One exception can be the Solarium client instance itself. Instantiating a Solarium\Client instance has been made lightweight so you can have it ready at all times by adding it to a bootstrap, similar to a database access layer. However, there is still a small overhead so if you only use Solr on a small number of pages you might still be better of only loading it on those pages.

Create methods

There are create methods for almost all Solarium classes. Instead of creating an instance of a specific (long) classname you can use a create method. For instance to create a select query:

$select = $client->createSelect();

Besides ease-of-use there is another important reason for these 'create' methods. The create methods use a class mapping. Plugins have the ability to customize class mappings, however this won't work if you directly instantiate classes yourself.

So while it is still possible to create class instances manually, it is advisable to use the create methods. Ideally you should only manually create an instance of 'Solarium\Client', and use create methods for all other Solarium object instances (for instance filterqueries, facets, update commands and documents).

Customizing Solarium

If you want to customize Solarium please read the docs on customizing first. While you can simply extend classes that's in most cases not the best way to go.

Response parser format

Solarium supports two Solr responsewriters: json and phps.
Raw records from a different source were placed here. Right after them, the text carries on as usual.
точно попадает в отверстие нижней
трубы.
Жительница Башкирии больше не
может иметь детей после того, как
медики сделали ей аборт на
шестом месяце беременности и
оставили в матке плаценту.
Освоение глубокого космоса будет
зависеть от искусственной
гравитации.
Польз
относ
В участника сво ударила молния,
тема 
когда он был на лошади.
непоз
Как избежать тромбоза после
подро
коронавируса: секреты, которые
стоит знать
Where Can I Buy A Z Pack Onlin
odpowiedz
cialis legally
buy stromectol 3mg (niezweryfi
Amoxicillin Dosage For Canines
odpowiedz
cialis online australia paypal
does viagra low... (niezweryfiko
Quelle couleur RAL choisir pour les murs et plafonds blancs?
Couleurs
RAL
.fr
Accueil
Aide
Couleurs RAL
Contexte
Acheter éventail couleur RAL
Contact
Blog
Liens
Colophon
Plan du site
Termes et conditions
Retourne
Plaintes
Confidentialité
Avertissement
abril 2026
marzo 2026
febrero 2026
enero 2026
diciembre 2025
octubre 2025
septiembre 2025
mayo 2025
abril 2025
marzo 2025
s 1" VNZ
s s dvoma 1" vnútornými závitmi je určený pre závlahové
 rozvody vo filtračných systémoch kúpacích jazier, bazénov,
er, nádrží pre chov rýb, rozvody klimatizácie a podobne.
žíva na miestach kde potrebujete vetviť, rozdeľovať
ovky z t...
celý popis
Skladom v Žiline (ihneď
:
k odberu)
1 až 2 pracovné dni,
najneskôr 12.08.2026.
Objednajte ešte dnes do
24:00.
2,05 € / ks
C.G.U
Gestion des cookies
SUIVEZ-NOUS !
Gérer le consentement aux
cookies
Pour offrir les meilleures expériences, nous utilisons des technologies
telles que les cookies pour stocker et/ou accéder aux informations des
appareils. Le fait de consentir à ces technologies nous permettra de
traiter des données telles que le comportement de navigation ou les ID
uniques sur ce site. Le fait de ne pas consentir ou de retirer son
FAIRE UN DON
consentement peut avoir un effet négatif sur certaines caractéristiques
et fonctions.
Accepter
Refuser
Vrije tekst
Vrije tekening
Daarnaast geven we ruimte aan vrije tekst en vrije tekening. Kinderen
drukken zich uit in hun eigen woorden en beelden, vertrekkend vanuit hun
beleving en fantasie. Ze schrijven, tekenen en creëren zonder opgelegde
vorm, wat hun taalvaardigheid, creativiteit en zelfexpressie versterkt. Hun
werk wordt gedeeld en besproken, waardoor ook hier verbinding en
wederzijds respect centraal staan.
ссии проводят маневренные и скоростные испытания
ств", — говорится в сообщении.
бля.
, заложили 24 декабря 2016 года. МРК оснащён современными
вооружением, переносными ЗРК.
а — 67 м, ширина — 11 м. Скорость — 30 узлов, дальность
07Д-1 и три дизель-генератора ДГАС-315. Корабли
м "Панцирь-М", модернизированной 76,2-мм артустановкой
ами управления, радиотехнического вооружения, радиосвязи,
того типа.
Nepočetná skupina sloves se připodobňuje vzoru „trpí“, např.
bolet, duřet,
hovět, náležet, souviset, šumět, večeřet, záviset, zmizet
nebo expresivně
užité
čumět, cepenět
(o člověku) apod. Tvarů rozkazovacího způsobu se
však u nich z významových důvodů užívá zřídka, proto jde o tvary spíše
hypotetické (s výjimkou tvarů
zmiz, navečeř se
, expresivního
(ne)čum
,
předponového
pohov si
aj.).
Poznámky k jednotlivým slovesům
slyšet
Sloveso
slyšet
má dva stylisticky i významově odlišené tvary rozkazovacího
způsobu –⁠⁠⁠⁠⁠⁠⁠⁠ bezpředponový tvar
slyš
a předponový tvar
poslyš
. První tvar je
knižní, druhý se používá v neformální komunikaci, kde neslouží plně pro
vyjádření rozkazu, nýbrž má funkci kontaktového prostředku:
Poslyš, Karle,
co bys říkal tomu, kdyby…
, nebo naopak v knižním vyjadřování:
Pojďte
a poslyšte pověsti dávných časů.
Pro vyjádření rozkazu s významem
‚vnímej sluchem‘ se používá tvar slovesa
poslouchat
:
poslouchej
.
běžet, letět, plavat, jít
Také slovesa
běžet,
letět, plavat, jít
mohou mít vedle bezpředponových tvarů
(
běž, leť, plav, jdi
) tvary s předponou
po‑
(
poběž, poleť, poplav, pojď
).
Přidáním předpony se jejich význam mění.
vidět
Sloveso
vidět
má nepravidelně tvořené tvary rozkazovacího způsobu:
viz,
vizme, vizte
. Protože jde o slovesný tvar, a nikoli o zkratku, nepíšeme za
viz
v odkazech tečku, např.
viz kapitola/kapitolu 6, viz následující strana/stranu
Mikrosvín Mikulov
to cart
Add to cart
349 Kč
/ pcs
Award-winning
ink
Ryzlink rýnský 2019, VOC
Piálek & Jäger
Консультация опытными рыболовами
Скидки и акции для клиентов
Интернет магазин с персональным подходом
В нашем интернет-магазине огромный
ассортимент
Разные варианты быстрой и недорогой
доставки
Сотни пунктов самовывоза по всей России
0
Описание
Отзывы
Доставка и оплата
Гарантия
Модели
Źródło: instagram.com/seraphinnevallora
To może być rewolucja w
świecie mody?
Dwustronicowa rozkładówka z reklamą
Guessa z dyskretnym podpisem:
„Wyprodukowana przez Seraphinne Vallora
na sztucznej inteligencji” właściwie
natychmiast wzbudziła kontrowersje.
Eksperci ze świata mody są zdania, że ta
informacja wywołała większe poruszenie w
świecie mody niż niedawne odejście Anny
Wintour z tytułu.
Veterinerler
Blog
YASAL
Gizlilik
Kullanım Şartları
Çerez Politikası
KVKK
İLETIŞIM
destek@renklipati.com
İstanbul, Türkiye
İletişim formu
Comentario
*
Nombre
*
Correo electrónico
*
The ‘phps’ responsewriter returns data as serialized PHP. This can be more efficient to decode than json, especially for large responses. For a benchmark see this blogpost (but be sure to test for your own use-case).

However this comes at the cost of a possible security risk in PHP deserialization. As long as you use a trusted Solr server this should be no issue, but to be safe the default is still JSON.

You can switch to the phps responseparser by setting a query option:

$query = $client->createQuery($client::QUERY_SELECT, array('responsewriter' => 'phps'));